In der Gemeinde Theres fand sich eine Gruppe Studierender ein, um in den historischen Gärten von Obertheres zu forschen. Die 21 Studenten absolvieren, wie die Gemeinde Theres erklärte, an der Universität von Bamberg den Masterstudiengang Denkmalpflege.
Im Rahmen der "Intensivwoche Gartendenkmalpflege" bestand ihre Aufgabe darin, unter der Leitung der Bamberger Gartenarchitektin Marion Dubler den Park von Schloss Ditfurth, die Gartenanlagen rund um das Schloss Obertheres sowie den kleinen Barockgarten am Pfarrhaus zu erfassen und zu dokumentieren. Nach einem Empfang durch den Thereser Bürgermeister Matthias Schneider (CSU) übernahm Gemeindearchivar Klaus Dindorf die Arbeitsgruppe, die sich im Archiv im alten Rathaus auf die Suche nach alten Karten, historischen Abbildungen und Hinweisen auf die Gärten machte. Die anderen Gruppen verteilten sich auf die zu erfassenden Gärten, wie aus der Mitteilung der Verwaltungsgemeinschaft (VG) Theres weiter hervorgeht.
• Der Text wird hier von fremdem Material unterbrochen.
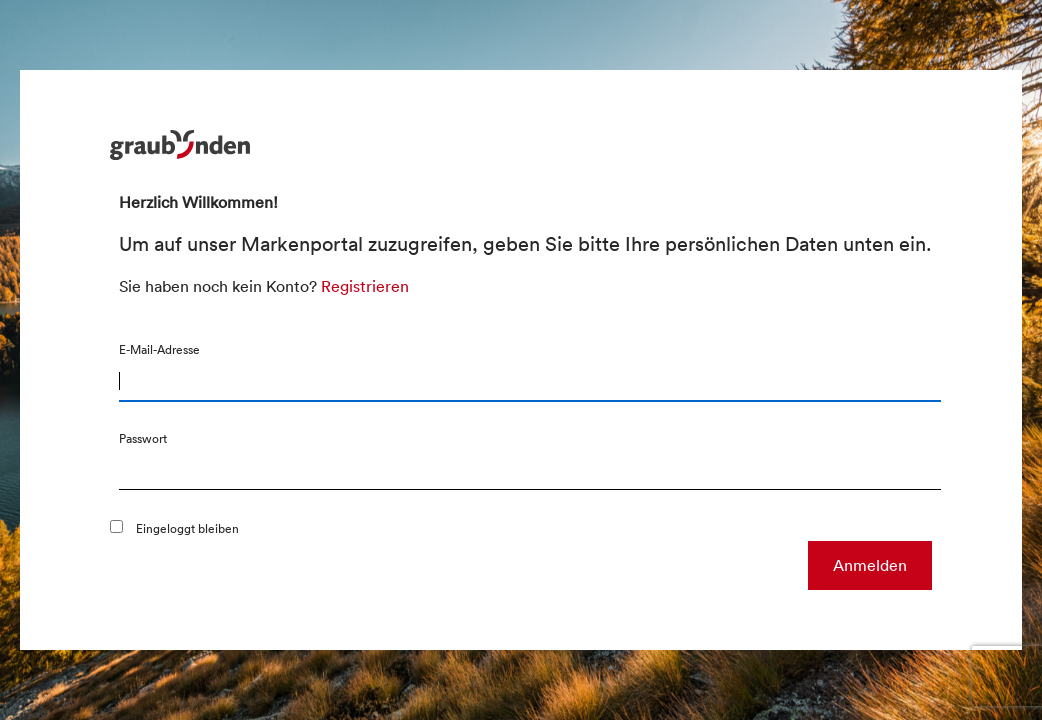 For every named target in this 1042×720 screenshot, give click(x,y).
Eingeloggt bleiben (187, 528)
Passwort (143, 438)
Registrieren (365, 286)
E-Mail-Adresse (159, 349) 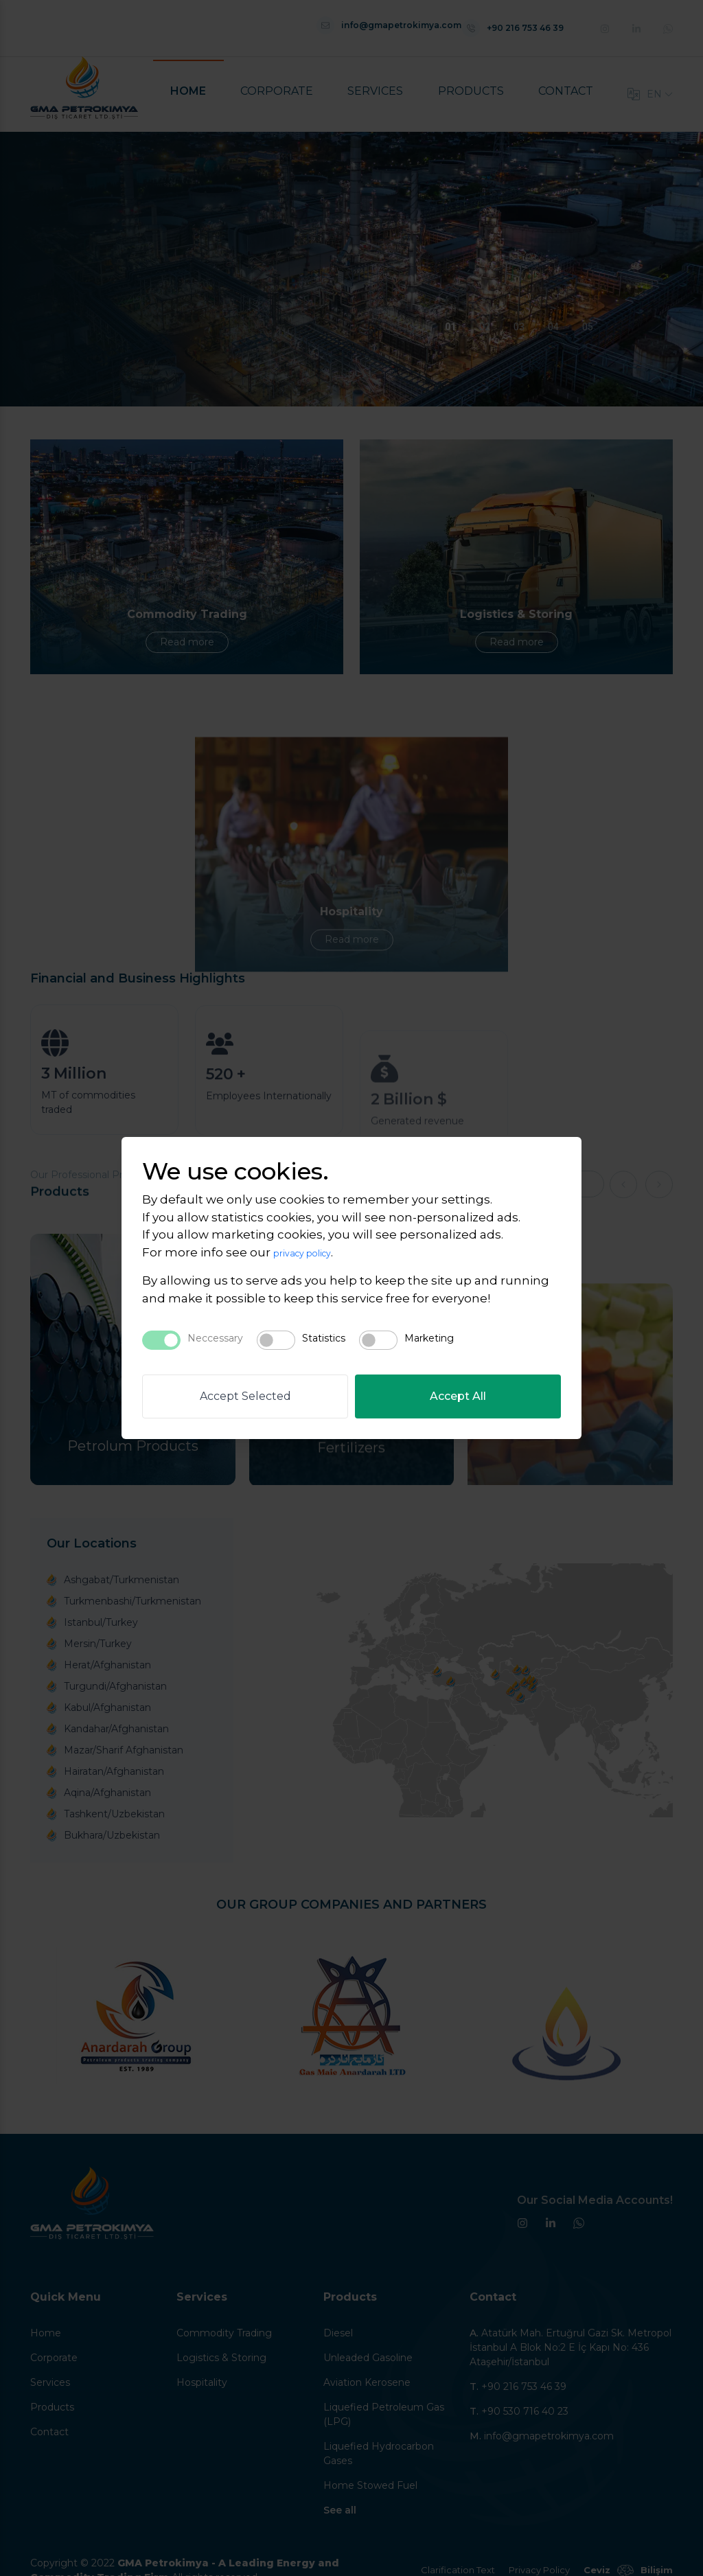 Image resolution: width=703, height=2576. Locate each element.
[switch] (276, 1340)
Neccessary (215, 1338)
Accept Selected (245, 1396)
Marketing (429, 1338)
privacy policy (312, 1252)
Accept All (458, 1396)
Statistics (323, 1338)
Im weiteren Verlauf der Woche wurden die Erfassungsergebnisse im Seminarraum in Bamberg ausgewertet, die historischen Pläne analysiert und die Daten in einer Art Parkpflegewerk zusammengefasst. Dann stellten die Studierenden dem Altbürgermeister Hans-Peter Reis, der den verhinderten Bürgermeisters Schneider vertrat, sowie dem Ehepaar Dindorf ihre Ausarbeitungen in kurzen Präsentationen vor. Dabei stellte sich heraus, dass sich durch die aufmerksame Betrachtung überkommener Strukturen und dem darauffolgenden Vergleich mit historischen Darstellungen viele Details erkennen lassen. Am augenfälligsten erschien den Studierenden die dringend notwendige Sanierung der Balustrade und der Hofeinfahrt am Pfarrhausgarten. Das Ensemble liegt prominent an der Bundesstraße und hat durch seine ehemals repräsentative Funktion als Gästehaus des Klosters für das historische Ortsbild von Obertheres noch heute eine wichtige optische Funktion. Es wäre wünschenswert, so das Fazit der Arbeitsgruppe, wenn in naher Zukunft vonseiten der Verantwortlichen eine Sanierung der schon stark schadhaften steinernen Bauteile angegangen werden könnte. Vielleicht sei es ja auch möglich, dafür Fördergelder zu generieren, hieß es.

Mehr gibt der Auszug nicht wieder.